▸ **Saved entries**
* * * * * * * * *

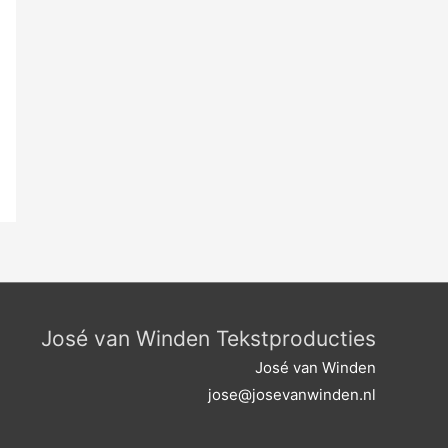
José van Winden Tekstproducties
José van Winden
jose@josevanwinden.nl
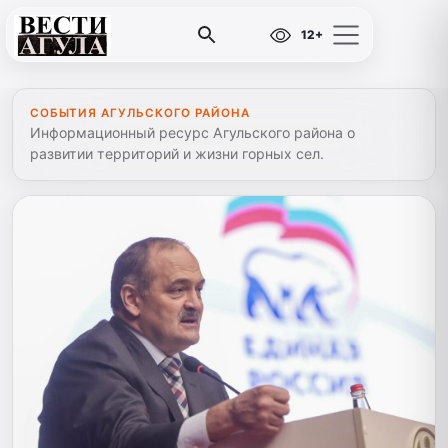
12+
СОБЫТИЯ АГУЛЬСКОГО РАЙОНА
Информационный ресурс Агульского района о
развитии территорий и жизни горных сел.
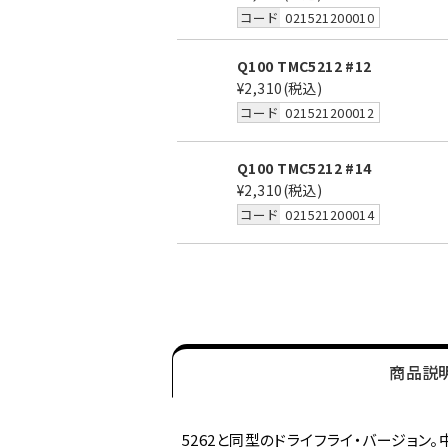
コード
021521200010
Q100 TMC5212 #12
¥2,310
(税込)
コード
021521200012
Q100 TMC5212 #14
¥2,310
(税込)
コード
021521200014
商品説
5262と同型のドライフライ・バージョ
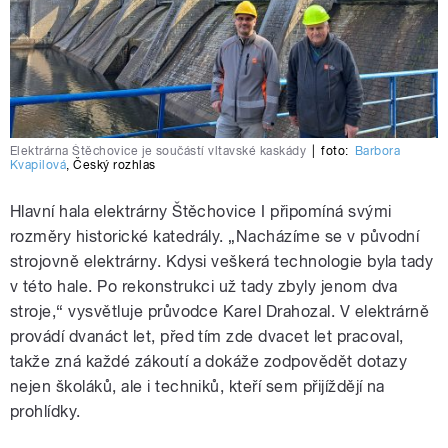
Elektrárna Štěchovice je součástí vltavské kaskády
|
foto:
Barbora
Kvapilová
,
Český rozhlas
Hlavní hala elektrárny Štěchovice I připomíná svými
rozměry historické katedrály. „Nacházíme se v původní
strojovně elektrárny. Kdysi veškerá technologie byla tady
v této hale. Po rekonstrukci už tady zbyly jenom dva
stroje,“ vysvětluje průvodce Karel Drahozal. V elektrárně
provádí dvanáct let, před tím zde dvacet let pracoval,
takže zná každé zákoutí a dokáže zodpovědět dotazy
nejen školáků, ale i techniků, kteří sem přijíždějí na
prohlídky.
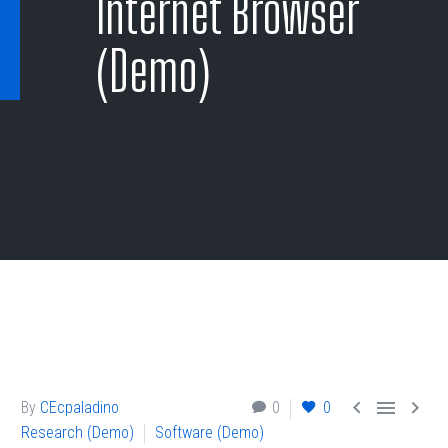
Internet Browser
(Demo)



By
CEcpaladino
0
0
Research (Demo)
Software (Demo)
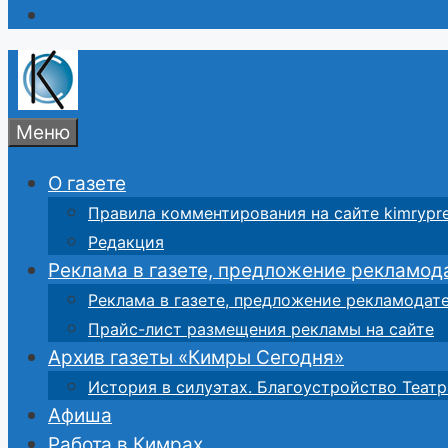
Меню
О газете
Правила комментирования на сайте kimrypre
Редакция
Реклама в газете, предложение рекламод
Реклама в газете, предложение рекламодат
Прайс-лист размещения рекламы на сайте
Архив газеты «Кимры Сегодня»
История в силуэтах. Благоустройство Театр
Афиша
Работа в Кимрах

* * * * * * * * *

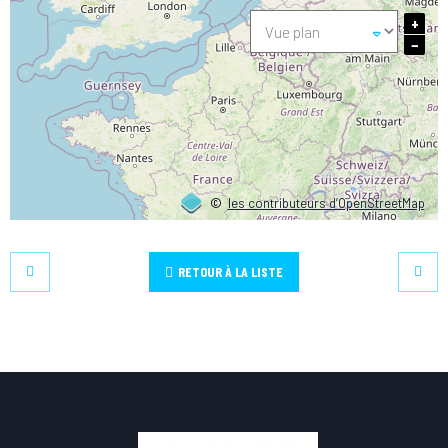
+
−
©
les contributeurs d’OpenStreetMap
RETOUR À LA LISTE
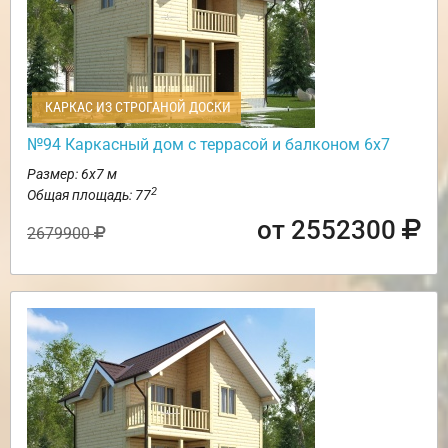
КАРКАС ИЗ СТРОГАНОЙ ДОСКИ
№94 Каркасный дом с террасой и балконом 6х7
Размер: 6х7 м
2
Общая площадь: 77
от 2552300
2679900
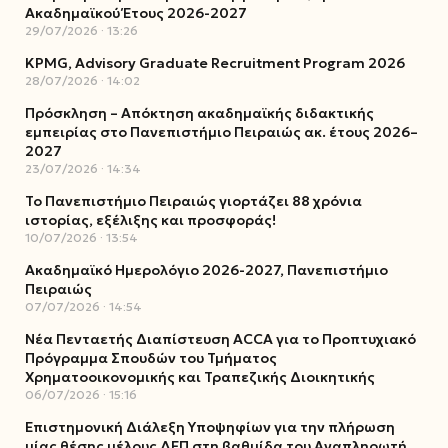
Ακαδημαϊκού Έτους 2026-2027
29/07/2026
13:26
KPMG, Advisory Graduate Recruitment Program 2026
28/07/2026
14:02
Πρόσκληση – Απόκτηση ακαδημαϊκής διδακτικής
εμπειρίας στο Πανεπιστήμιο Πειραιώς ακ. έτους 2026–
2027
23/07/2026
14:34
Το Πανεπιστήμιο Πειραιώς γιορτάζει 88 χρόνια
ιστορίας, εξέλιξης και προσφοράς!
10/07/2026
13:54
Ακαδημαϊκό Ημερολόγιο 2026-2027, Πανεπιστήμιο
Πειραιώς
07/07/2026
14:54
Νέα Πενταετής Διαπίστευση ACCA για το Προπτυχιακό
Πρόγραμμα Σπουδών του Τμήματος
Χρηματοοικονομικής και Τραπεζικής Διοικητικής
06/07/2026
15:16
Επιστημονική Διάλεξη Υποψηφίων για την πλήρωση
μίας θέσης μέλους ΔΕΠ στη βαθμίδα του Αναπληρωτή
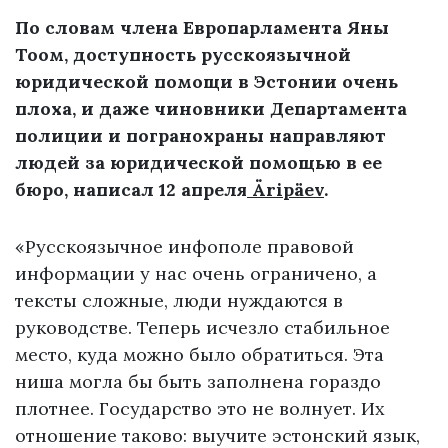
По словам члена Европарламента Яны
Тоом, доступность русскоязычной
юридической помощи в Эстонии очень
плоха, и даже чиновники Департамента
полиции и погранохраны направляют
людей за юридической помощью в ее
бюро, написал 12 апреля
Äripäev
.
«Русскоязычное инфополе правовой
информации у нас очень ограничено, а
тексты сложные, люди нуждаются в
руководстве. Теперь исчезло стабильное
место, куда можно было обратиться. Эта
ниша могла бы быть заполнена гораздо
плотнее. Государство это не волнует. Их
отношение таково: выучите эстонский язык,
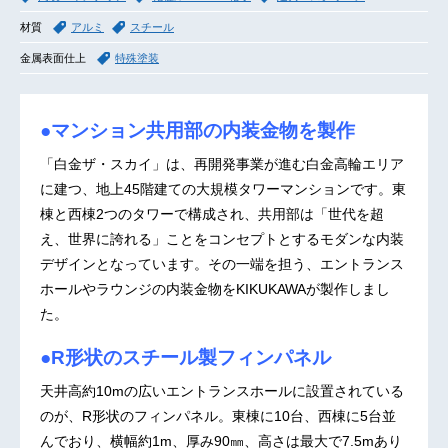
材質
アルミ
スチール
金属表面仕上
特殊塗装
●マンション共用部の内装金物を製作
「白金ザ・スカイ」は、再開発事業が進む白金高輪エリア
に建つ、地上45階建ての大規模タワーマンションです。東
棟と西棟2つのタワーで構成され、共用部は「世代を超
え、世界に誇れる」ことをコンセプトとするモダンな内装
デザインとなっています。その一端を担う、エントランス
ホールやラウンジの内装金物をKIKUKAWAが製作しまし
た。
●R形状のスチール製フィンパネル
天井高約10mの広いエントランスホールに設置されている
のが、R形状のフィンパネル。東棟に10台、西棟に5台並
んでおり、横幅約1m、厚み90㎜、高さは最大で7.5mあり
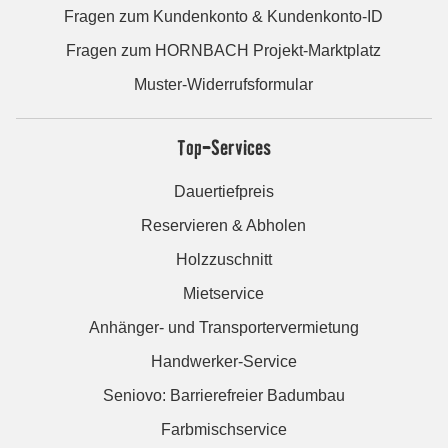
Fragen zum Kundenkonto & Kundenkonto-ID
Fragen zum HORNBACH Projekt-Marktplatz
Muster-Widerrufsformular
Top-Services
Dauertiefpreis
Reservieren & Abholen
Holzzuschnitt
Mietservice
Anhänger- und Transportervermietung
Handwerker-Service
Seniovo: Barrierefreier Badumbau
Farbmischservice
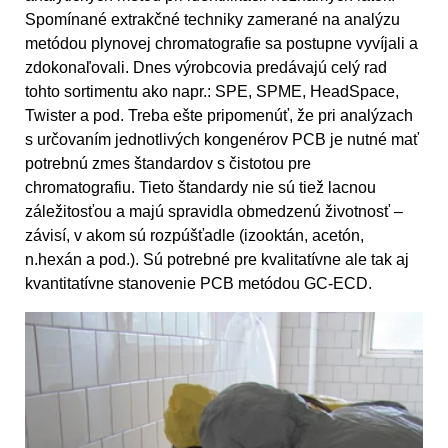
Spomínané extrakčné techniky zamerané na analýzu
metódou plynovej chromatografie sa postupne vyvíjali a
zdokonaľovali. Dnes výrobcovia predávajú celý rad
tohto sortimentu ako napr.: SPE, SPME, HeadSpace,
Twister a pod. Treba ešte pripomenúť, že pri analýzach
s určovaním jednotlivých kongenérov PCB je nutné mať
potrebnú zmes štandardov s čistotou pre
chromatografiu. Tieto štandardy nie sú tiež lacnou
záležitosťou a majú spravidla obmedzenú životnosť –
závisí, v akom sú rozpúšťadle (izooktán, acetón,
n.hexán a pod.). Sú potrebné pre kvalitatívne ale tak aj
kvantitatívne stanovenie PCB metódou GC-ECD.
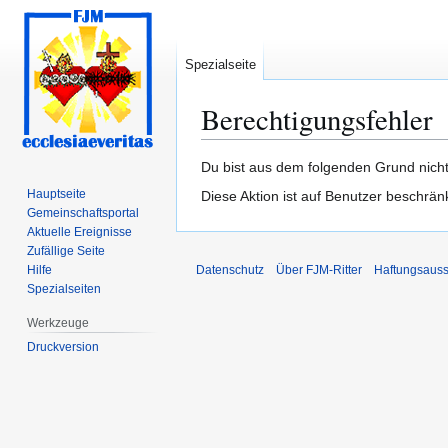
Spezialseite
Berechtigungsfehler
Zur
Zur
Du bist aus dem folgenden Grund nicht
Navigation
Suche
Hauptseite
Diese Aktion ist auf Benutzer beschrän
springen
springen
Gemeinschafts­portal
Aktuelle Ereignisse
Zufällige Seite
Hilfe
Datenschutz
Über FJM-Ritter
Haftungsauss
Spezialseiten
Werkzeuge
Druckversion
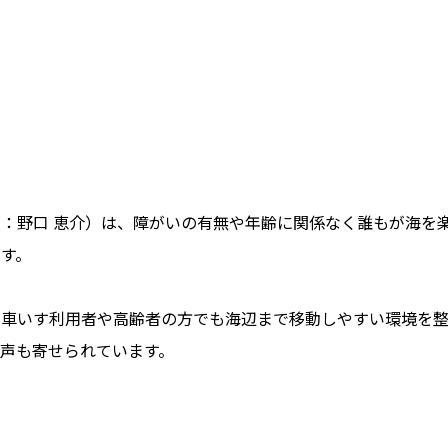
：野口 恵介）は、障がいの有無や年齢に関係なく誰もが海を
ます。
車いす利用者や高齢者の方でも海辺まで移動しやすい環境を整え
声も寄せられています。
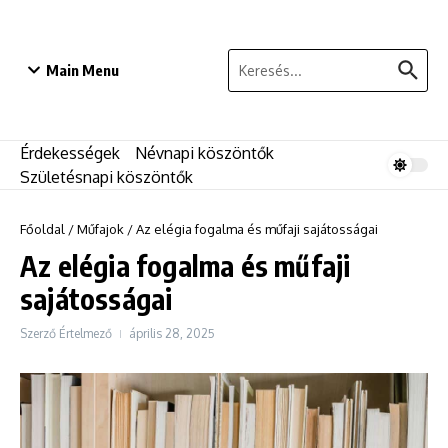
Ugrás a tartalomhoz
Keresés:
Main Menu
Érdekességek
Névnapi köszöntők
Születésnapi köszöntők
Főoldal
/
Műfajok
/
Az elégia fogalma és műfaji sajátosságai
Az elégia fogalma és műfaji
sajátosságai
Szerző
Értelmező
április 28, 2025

* * * * * * * * *

▸ **EXERCISE REQUIREMENTS**
With the pictures omitted, restate word for word the lines above from the line that has "デザインとなっています。その一端を担う、エントランス" up to and including the line that has "Reservieren & Abholen", and no other lines.

▸ **OUTPUT FOR THIS EXERCISE**
デザインとなっています。その一端を担う、エントランス
ホールやラウンジの内装金物をKIKUKAWAが製作しまし
た。
●R形状のスチール製フィンパネル
天井高約10mの広いエントランスホールに設置されている
のが、R形状のフィンパネル。東棟に10台、西棟に5台並
んでおり、横幅約1m、厚み90㎜、高さは最大で7.5mあり
Fragen zum Kundenkonto & Kundenkonto-ID
Fragen zum HORNBACH Projekt-Marktplatz
Muster-Widerrufsformular
Top-Services
Dauertiefpreis
Reservieren & Abholen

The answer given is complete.